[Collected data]
%%

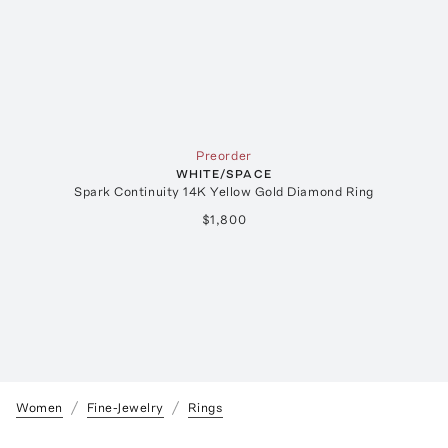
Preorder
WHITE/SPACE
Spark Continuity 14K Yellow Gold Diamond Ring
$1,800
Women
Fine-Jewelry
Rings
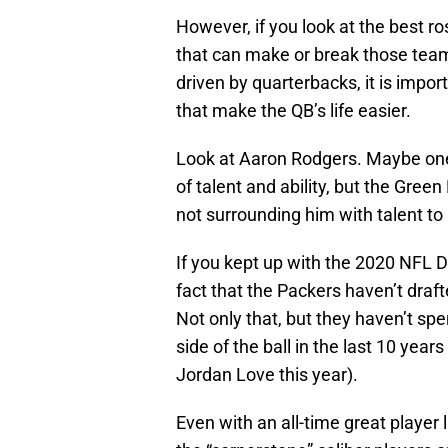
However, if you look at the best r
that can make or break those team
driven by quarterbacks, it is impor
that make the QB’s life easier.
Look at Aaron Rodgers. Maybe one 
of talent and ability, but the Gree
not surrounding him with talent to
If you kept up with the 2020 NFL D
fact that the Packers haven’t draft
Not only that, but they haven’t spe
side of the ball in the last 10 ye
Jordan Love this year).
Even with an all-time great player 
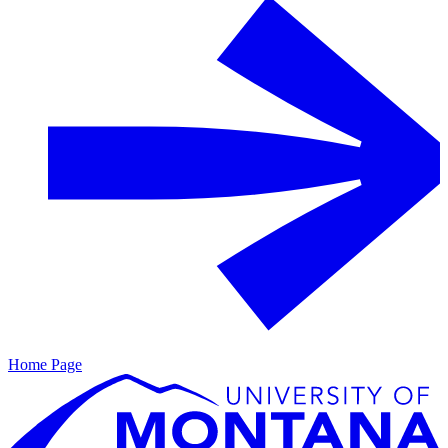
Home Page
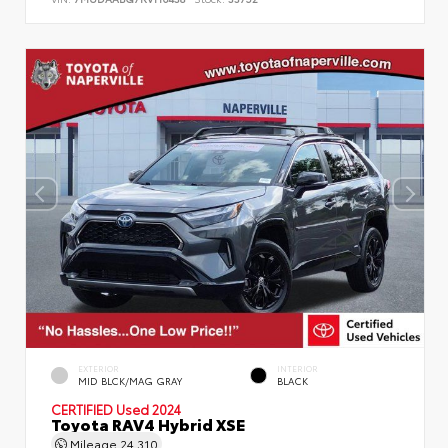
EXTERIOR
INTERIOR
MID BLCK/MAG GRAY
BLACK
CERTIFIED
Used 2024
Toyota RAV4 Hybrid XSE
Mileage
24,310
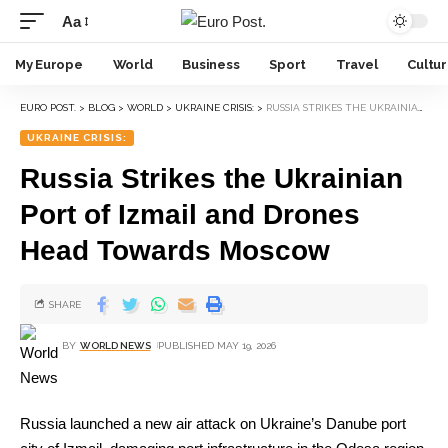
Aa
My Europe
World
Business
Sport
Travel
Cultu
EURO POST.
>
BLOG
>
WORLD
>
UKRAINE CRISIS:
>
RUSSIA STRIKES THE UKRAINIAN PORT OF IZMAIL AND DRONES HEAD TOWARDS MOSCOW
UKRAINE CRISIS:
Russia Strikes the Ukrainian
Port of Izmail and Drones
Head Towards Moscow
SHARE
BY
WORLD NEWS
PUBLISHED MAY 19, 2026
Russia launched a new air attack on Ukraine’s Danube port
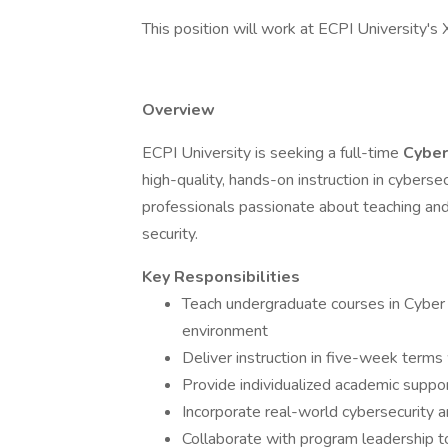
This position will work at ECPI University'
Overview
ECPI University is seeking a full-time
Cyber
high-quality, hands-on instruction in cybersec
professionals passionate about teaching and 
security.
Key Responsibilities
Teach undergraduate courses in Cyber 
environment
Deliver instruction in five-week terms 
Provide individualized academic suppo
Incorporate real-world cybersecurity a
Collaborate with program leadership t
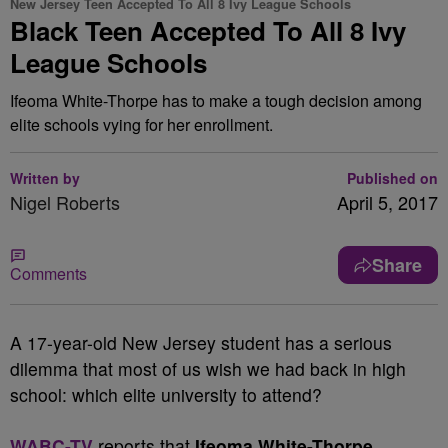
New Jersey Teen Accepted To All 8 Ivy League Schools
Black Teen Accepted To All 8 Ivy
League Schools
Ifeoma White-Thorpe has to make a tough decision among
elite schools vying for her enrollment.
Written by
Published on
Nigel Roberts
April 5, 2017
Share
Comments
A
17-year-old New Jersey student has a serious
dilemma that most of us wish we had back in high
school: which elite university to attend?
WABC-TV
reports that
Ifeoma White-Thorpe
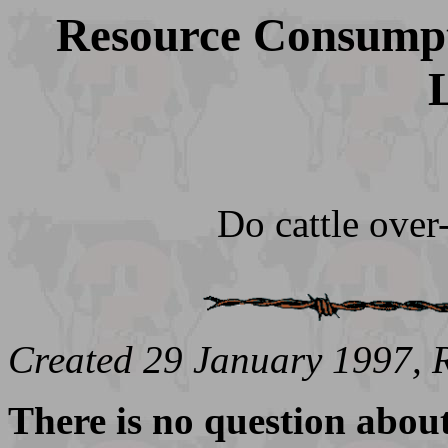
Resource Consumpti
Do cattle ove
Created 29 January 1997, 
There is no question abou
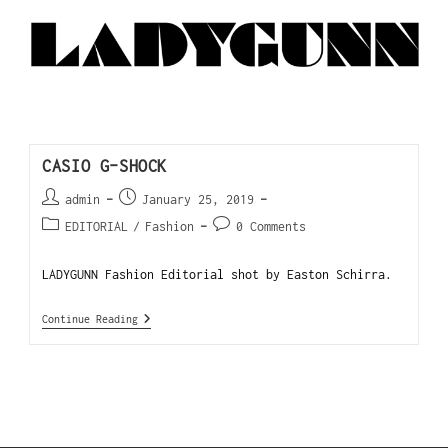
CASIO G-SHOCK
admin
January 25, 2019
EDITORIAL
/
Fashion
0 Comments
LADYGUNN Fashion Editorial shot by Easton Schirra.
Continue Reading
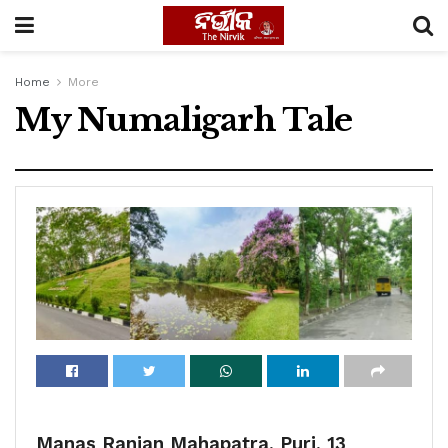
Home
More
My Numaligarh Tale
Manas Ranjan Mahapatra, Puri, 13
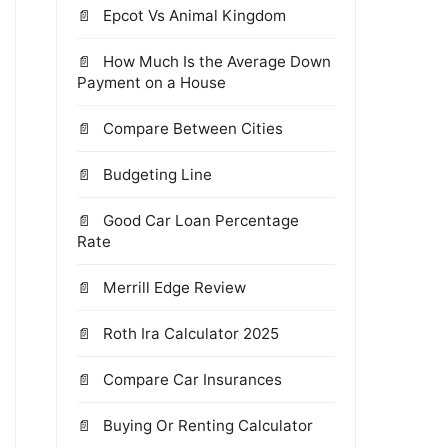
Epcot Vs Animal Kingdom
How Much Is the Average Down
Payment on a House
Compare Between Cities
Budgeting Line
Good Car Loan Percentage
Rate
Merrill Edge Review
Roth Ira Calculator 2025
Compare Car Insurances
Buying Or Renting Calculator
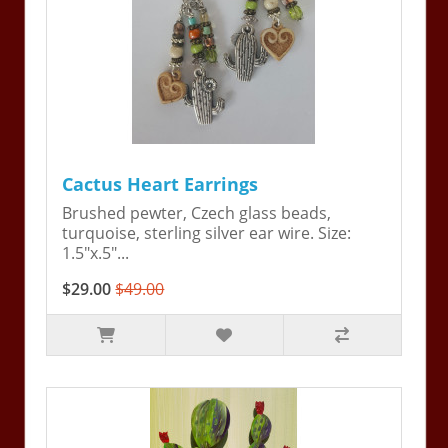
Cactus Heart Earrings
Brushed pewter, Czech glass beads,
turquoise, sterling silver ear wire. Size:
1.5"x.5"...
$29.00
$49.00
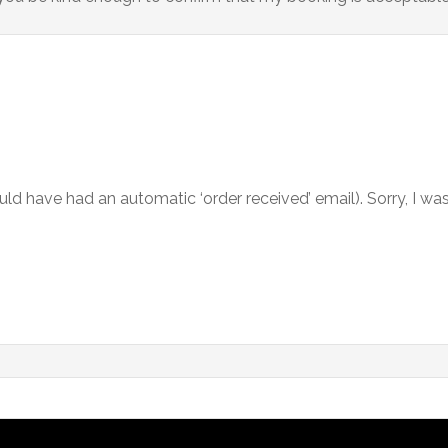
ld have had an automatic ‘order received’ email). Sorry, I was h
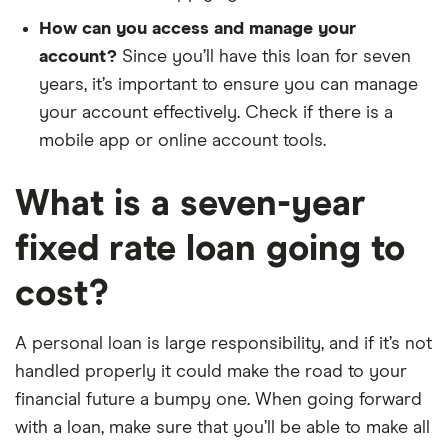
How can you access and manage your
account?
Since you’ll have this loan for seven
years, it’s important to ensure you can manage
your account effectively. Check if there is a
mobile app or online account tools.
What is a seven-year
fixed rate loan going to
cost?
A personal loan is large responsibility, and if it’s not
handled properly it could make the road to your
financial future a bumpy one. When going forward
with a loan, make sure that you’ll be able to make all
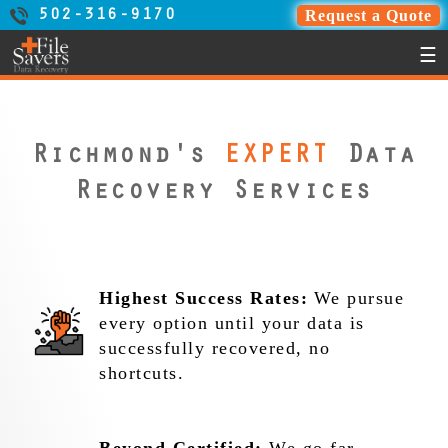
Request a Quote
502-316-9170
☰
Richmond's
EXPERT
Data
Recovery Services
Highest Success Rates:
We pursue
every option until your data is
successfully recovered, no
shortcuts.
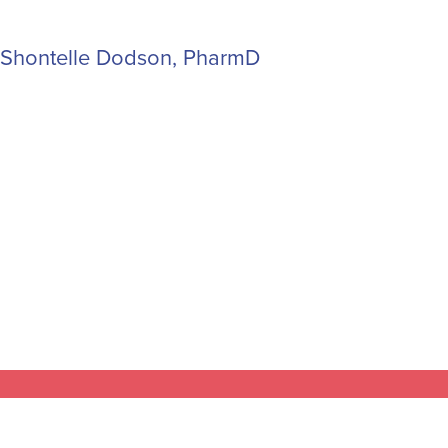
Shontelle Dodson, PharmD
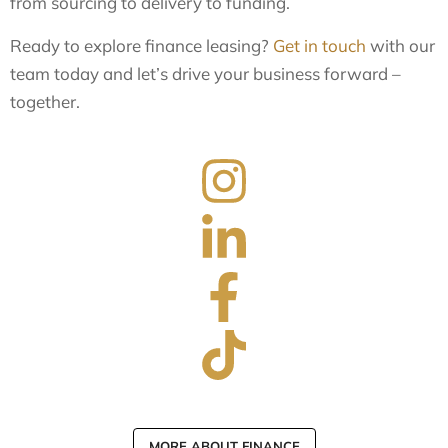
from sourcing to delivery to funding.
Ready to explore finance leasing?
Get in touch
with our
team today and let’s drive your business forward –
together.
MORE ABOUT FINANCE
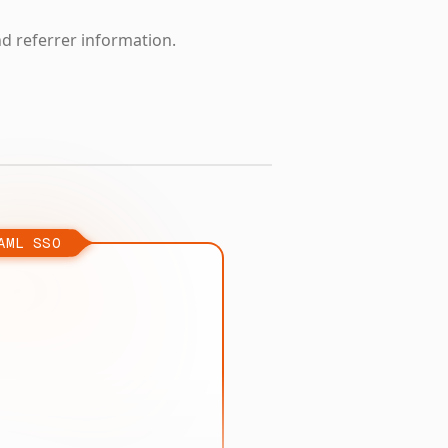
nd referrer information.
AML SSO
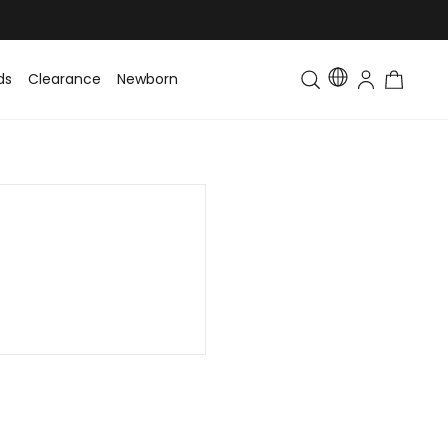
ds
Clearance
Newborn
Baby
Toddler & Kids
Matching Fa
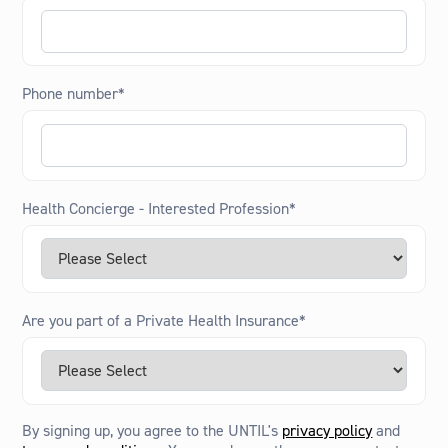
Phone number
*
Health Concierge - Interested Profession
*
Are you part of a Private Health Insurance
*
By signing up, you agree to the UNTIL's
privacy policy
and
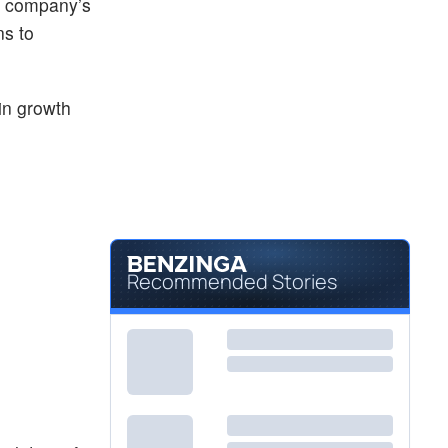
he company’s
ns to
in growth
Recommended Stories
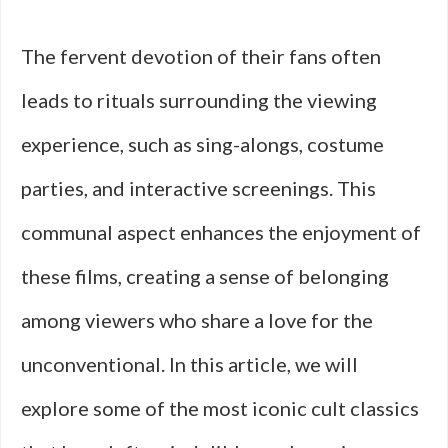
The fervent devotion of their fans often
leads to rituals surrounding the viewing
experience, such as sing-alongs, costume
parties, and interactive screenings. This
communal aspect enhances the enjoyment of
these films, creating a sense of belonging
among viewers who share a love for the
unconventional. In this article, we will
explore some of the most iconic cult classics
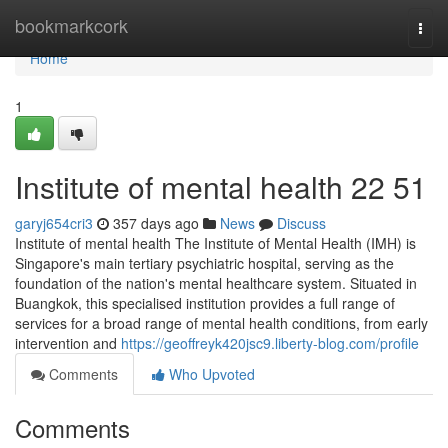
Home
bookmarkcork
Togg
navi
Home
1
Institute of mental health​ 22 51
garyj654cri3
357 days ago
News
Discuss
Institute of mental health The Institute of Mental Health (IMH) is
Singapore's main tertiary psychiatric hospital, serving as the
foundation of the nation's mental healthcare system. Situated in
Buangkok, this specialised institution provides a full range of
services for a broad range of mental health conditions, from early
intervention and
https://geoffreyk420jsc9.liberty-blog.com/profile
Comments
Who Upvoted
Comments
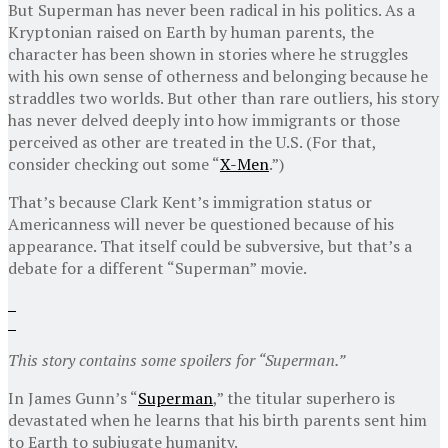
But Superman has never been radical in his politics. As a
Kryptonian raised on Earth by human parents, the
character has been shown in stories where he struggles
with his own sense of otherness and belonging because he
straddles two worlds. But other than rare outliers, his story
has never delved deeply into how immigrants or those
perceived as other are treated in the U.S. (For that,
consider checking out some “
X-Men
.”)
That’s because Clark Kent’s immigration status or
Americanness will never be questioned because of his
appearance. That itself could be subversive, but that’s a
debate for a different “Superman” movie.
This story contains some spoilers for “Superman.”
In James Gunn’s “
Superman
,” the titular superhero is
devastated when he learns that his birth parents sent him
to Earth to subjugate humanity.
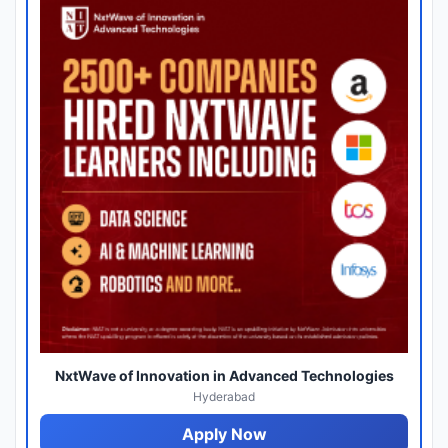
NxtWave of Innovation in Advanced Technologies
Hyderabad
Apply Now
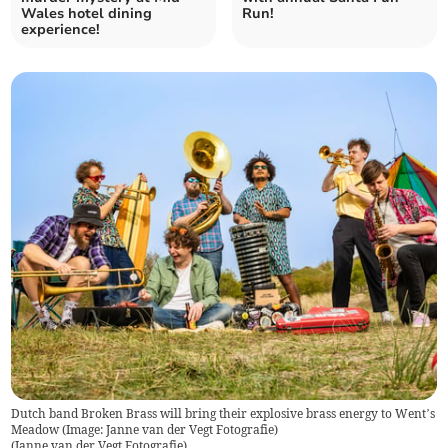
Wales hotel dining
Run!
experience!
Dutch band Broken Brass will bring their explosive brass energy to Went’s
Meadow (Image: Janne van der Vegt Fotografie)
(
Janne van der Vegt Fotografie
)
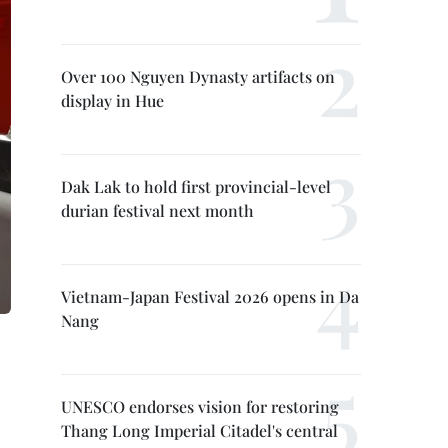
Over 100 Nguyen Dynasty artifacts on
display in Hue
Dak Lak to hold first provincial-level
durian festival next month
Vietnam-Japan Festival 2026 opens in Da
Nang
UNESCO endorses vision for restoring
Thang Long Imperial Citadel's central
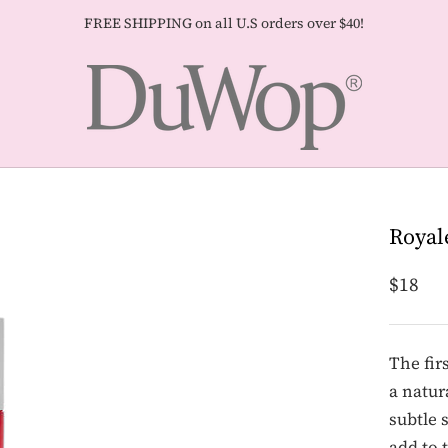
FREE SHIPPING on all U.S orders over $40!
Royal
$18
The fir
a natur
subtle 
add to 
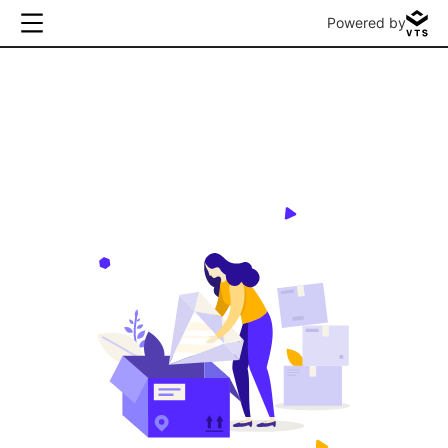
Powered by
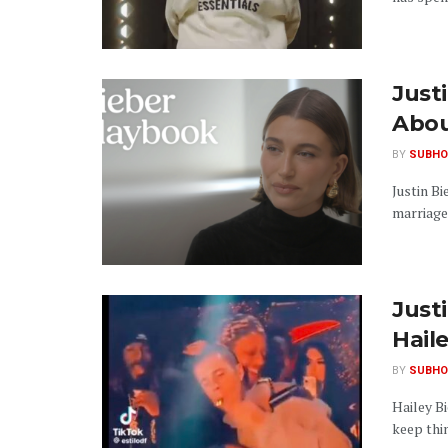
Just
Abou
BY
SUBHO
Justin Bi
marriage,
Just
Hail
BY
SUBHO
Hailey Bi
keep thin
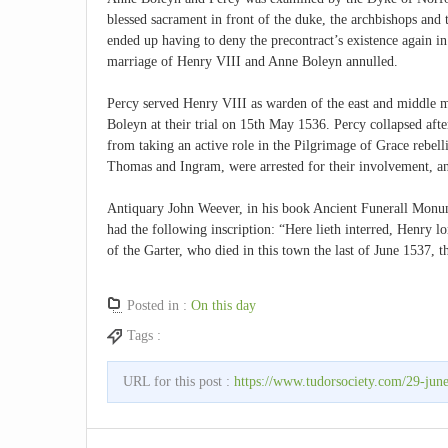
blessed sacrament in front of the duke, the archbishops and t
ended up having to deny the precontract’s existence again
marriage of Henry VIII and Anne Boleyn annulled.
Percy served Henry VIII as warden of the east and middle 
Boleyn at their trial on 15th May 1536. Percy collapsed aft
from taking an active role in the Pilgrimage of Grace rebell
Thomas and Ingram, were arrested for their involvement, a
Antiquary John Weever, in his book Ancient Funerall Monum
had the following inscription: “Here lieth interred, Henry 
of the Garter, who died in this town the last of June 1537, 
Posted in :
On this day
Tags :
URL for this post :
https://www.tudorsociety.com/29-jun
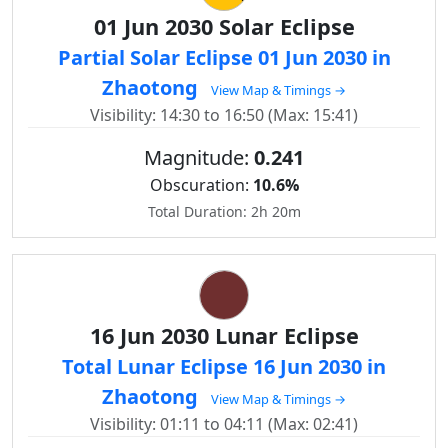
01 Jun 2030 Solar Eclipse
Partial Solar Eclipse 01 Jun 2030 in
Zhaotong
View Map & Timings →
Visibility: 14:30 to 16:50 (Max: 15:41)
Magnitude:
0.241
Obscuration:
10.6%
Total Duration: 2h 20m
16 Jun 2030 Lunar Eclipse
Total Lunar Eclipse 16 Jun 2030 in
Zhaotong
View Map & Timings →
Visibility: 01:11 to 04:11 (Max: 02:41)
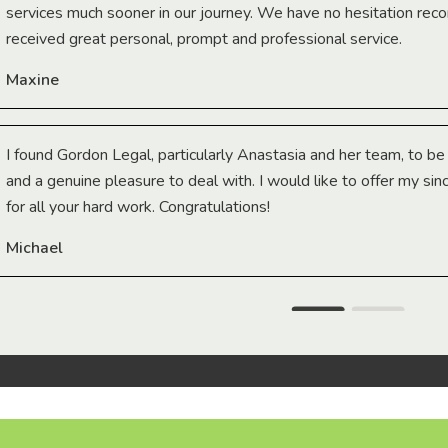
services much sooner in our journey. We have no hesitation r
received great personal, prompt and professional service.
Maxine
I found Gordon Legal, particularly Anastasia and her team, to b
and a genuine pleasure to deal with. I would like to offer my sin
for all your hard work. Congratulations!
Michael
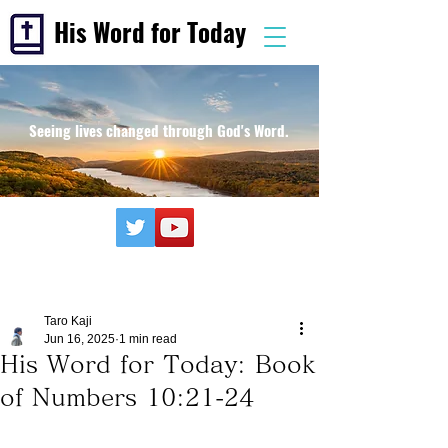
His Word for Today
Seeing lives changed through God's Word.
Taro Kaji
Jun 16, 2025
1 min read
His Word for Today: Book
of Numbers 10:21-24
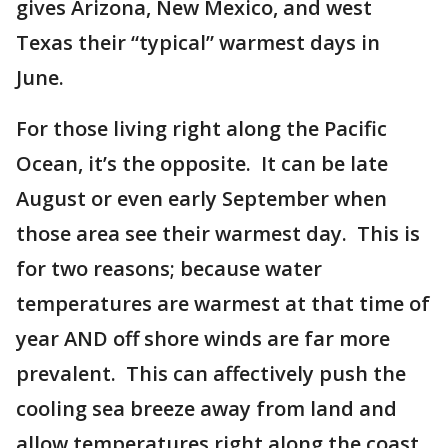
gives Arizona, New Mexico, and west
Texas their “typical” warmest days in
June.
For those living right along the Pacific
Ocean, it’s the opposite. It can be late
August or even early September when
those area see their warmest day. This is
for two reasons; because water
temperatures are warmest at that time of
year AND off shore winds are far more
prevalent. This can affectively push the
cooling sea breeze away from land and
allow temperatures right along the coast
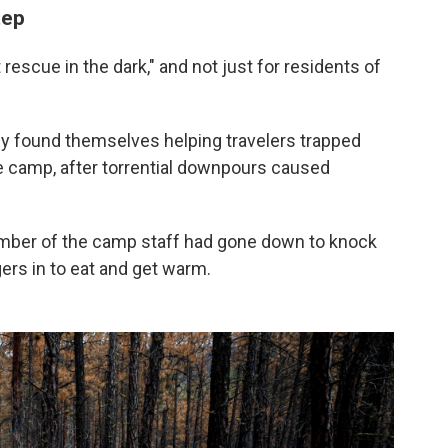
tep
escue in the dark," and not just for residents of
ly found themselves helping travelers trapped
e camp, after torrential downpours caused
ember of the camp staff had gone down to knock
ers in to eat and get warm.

%%

• _EXERCISE OBJECTIVE_
Repeat, with no pictures, each line from the beginning of the data through the line containing "PUBLISHED MAY 19, 2026", inclusive.

• _PROBLEM SOLUTION_
Preorder
WHITE/SPACE
Spark Continuity 14K Yellow Gold Diamond Ring
$1,800
Women
Fine-Jewelry
Rings
However, if you look at the best r
that can make or break those team
driven by quarterbacks, it is impor
that make the QB’s life easier.
Look at Aaron Rodgers. Maybe one 
of talent and ability, but the Gree
not surrounding him with talent to
If you kept up with the 2020 NFL D
fact that the Packers haven’t draft
Not only that, but they haven’t spe
side of the ball in the last 10 ye
Jordan Love this year).
Even with an all-time great player 
Home Page
EXTERIOR
INTERIOR
MID BLCK/MAG GRAY
BLACK
CERTIFIED
Used 2024
Toyota RAV4 Hybrid XSE
Mileage
24,310
Aa
My Europe
World
Business
Sport
Travel
Cultu
EURO POST.
>
BLOG
>
WORLD
>
UKRAINE CRISIS:
>
RUSSIA STRIKES THE UKRAINIAN PORT OF IZMAIL AND DRONES HEAD TOWARDS MOSCOW
UKRAINE CRISIS:
Russia Strikes the Ukrainian
Port of Izmail and Drones
Head Towards Moscow
SHARE
BY
WORLD NEWS
PUBLISHED MAY 19, 2026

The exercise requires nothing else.